Mutisme et prudence chez les grands raffineurs

Suncor, qui exploite une raffinerie à Pointe-aux-Trembles, et Ultramar, qui en possède une à Lévis, ont affirmé cet hiver que le prix relativement abordable du pétrole canadien était une excellente raison de commencer à en acheminer par voie ferroviaire.
Photo: Jacques Nadeau - Le Devoir Suncor, qui exploite une raffinerie à Pointe-aux-Trembles, et Ultramar, qui en possède une à Lévis, ont affirmé cet hiver que le prix relativement abordable du pétrole canadien était une excellente raison de commencer à en acheminer par voie ferroviaire.

Quelques mois après leur vibrant enthousiasme à l’idée de recevoir du pétrole par train, les grands raffineurs présents au Québec commentent avec beaucoup de prudence la catastrophe qui a dévasté Lac-Mégantic.
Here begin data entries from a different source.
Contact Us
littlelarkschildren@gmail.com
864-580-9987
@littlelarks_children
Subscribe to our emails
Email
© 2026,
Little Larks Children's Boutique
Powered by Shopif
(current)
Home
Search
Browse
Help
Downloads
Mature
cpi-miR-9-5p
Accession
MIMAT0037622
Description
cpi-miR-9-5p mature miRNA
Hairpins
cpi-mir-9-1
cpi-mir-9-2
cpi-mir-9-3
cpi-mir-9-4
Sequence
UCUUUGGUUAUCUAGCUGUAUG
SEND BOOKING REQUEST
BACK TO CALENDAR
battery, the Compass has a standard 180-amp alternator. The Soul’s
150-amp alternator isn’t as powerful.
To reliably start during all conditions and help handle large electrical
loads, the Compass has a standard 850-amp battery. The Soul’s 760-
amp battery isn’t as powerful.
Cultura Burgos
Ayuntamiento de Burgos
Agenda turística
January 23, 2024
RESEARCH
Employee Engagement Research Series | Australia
Suncor, qui exploite une raffinerie à Pointe-aux-Trembles, et Ultramar, qui en possède une à Lévis, ont affirmé cet hiver que le prix relativement abordable du pétrole canadien était une excellente raison de commencer à en acheminer par voie ferroviaire.
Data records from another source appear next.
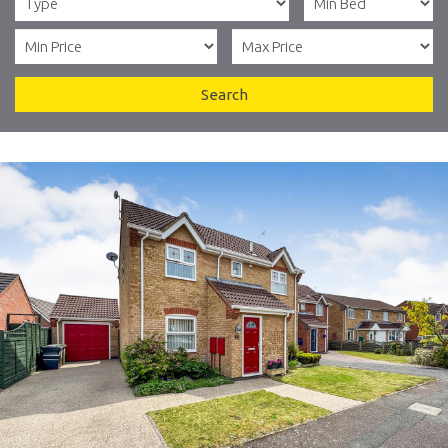
Search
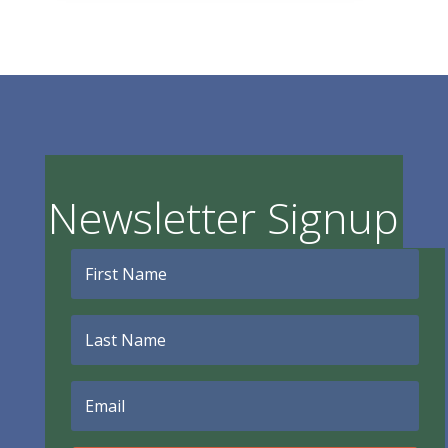
Newsletter Signup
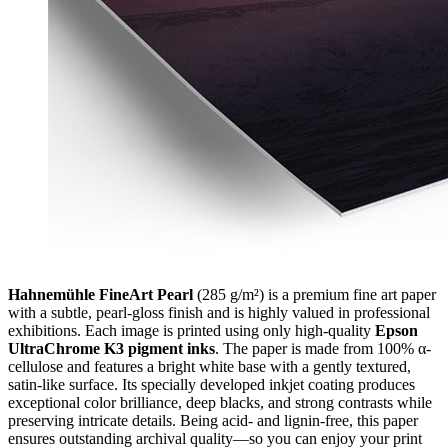
Hahnemühle FineArt Pearl
(285 g/m²) is a premium fine art paper
with a subtle, pearl-gloss finish and is highly valued in professional
exhibitions. Each image is printed using only high-quality
Epson
UltraChrome K3 pigment inks
. The paper is made from 100% α-
cellulose and features a bright white base with a gently textured,
satin-like surface. Its specially developed inkjet coating produces
exceptional color brilliance, deep blacks, and strong contrasts while
preserving intricate details. Being acid- and lignin-free, this paper
ensures outstanding archival quality—so you can enjoy your print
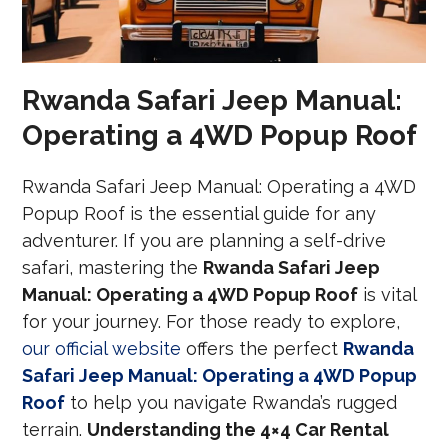
Rwanda Safari Jeep Manual:
Operating a 4WD Popup Roof
Rwanda Safari Jeep Manual: Operating a 4WD
Popup Roof is the essential guide for any
adventurer. If you are planning a self-drive
safari, mastering the
Rwanda Safari Jeep
Manual: Operating a 4WD Popup Roof
is vital
for your journey. For those ready to explore,
our official website
offers the perfect
Rwanda
Safari Jeep Manual: Operating a 4WD Popup
Roof
to help you navigate Rwanda’s rugged
terrain.
Understanding the 4×4 Car Rental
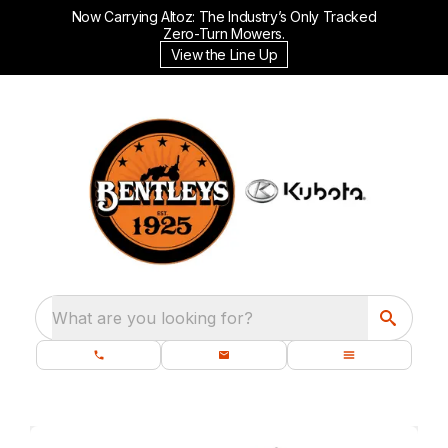
Now Carrying Altoz: The Industry’s Only Tracked
Zero-Turn Mowers.
View the Line Up
What are you looking for?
Lundi, Ultramar n’a pas voulu revenir sur les intentions de la compagnie à ce sujet. « Je suis désolé de vous informer que puisque l’événement [de Lac-Mégantic] n’est pas en lien avec nos opérations, nous n’avons aucun commentaire à émettre à ce sujet », a écrit un porte-parole d’Ultramar, Michel Martin. « Sachez que nous sommes tous attristés par ces événements. »
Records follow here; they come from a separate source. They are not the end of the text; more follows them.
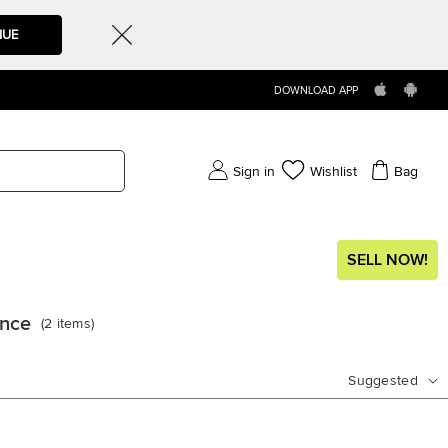
NUE
DOWNLOAD APP
Sign in
Wishlist
Bag
SELL NOW!
ance
(
2
items
)
Suggested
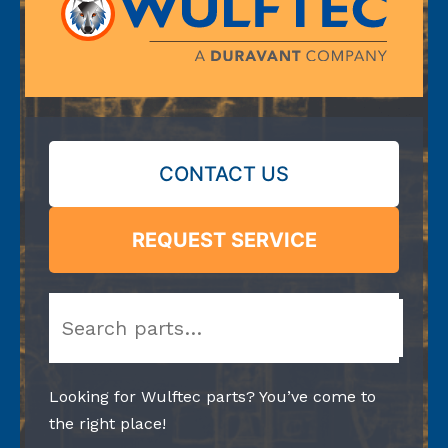
CONTACT US
REQUEST SERVICE
Search
Looking for Wulftec parts? You’ve come to
the right place!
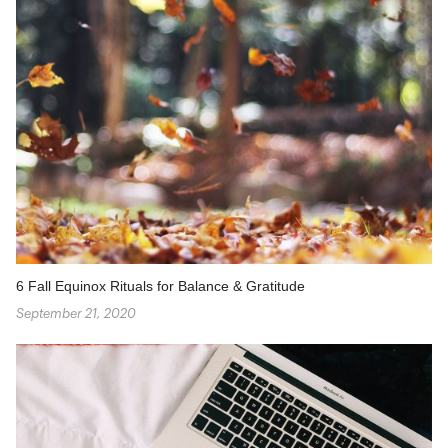
6 Fall Equinox Rituals for Balance & Gratitude
September 21, 2020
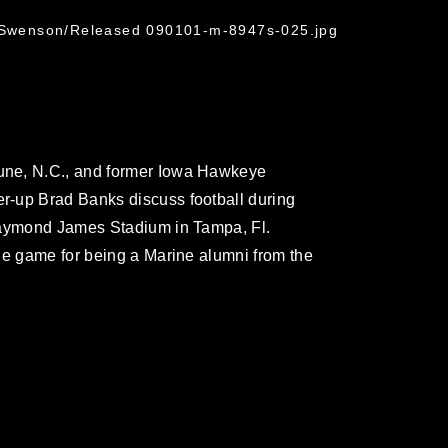
. Swenson/Released 090101-m-8947s-025.jpg
une, N.C., and former Iowa Hawkeye
-up Brad Banks discuss football during
Raymond James Stadium in Tampa, Fl.
he game for being a Marine alumni from the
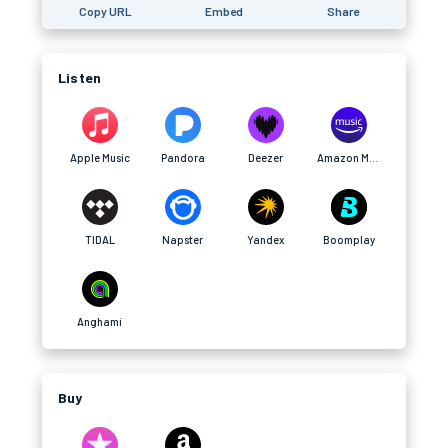
Copy URL
Embed
Share
Listen
Apple Music
Pandora
Deezer
Amazon Music
TIDAL
Napster
Yandex
Boomplay
Anghami
Buy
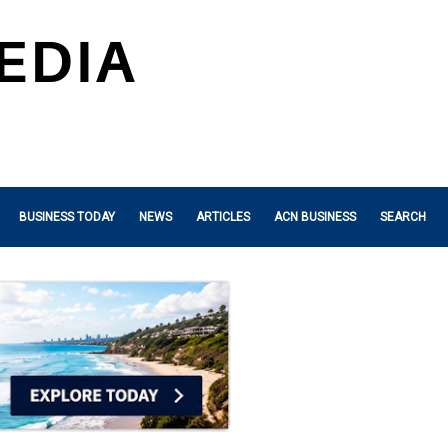
BUSINESS TODAY
NEWS
ARTICLES
ACN BUSINESS
SEARCH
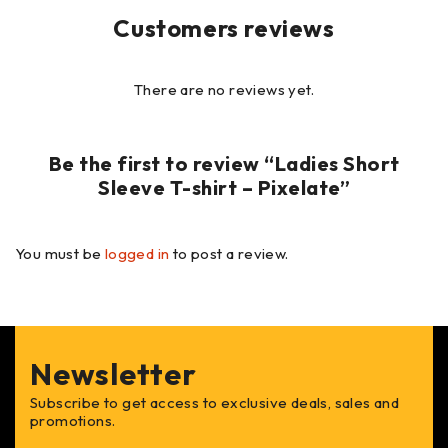
Customers reviews
There are no reviews yet.
Be the first to review “Ladies Short
Sleeve T-shirt – Pixelate”
You must be
logged in
to post a review.
Newsletter
Subscribe to get access to exclusive deals, sales and
promotions.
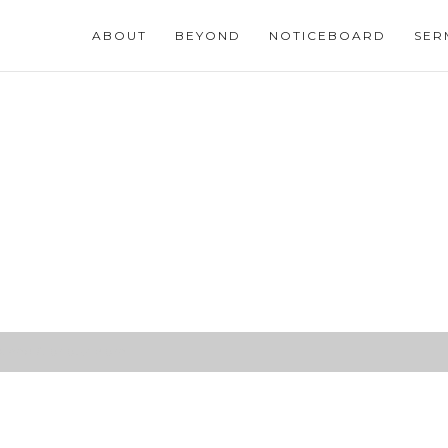
ABOUT
BEYOND
NOTICEBOARD
SER
ew and Glorious Morn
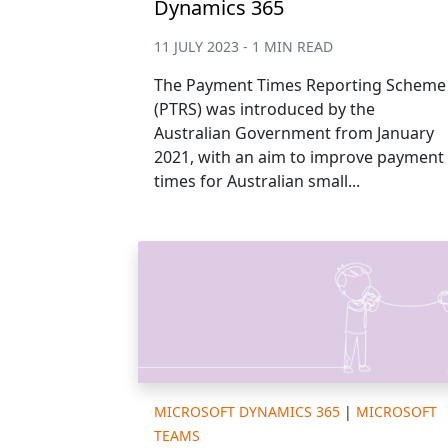
Dynamics 365
11 JULY 2023 - 1 MIN READ
The Payment Times Reporting Scheme
(PTRS) was introduced by the
Australian Government from January
2021, with an aim to improve payment
times for Australian small...
MICROSOFT DYNAMICS 365
|
MICROSOFT
TEAMS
Au mois de février, quelques jours après que Suncor eut publiquement révélé son intention d’acheminer à Montréal du brut en provenance de l’ouest du pays, Ultramar ne cachait pas que l’idée avait de quoi plaire.


« C’est un secret de Polichinelle, tout le monde regarde ça en ce moment », avait dit M. Martin en entrevue au Devoir. Présentement, la raffinerie de 265 000 barils de brut par jour reçoit son pétrole par navire. « C’est quelque chose qui est réaliste à moyen terme, qui peut se faire relativement rapidement. C’est moins complexe que ce qui concerne le pipeline [d’Enbridge, qui va de Montréal à Sarnia], dont le projet d’inversion du flot d’écoulement exige l’autorisation des autorités. »


Le transport de brut par voie ferroviaire connaît une croissance exponentielle. Au Canadien National, par exemple, les 5000 wagons expédiés en 2010 sont passés à 30 000 en 2012.

 

Ouest canadien


La raffinerie de Suncor à Montréal est la seule de son réseau qui ne soit pas branchée sur le pétrole de l’Ouest canadien. « On a des produits raffinés qui sortent de la raffinerie par train », a dit son porte-parole, Dean Dussault. « Les fournisseurs de services jusqu’ici ont fait preuve d’un grand professionnalisme et assuré un transport sécuritaire. La même chose va s’appliquer si on reçoit du brut de l’Ouest. »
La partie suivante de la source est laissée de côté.